Requirement:
Only the lines from the one that contains "medios de pago" through the last line of the data below should be duplicated, exactly and without pictures.

Data provided:
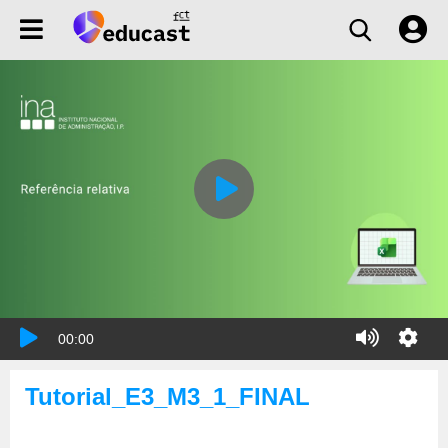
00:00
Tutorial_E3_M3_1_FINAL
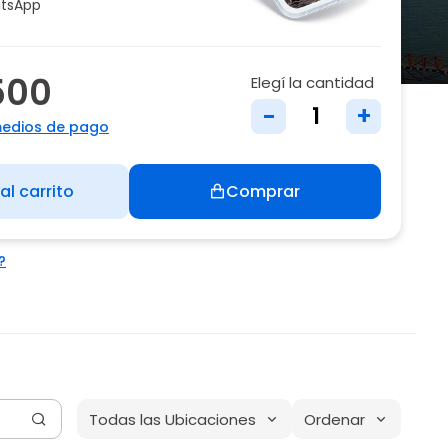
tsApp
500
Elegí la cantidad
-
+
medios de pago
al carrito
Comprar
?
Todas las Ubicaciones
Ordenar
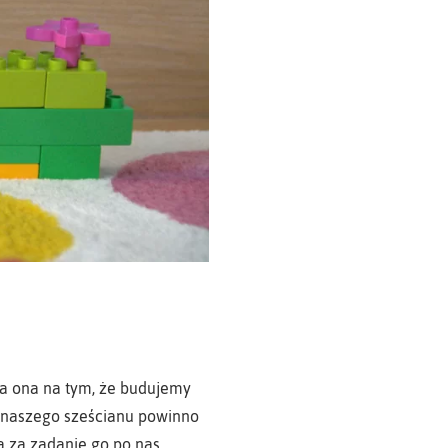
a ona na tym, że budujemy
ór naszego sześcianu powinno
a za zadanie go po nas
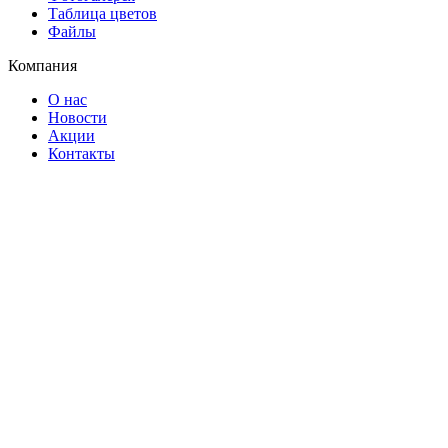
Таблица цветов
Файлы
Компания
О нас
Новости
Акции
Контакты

The completed task:
medios de pago
al carrito
Comprar
?
Todas las Ubicaciones
Ordenar
a ona na tym, że budujemy
ór naszego sześcianu powinno
a za zadanie go po nas
Таблица цветов
Файлы
Компания
О нас
Новости
Акции
Контакты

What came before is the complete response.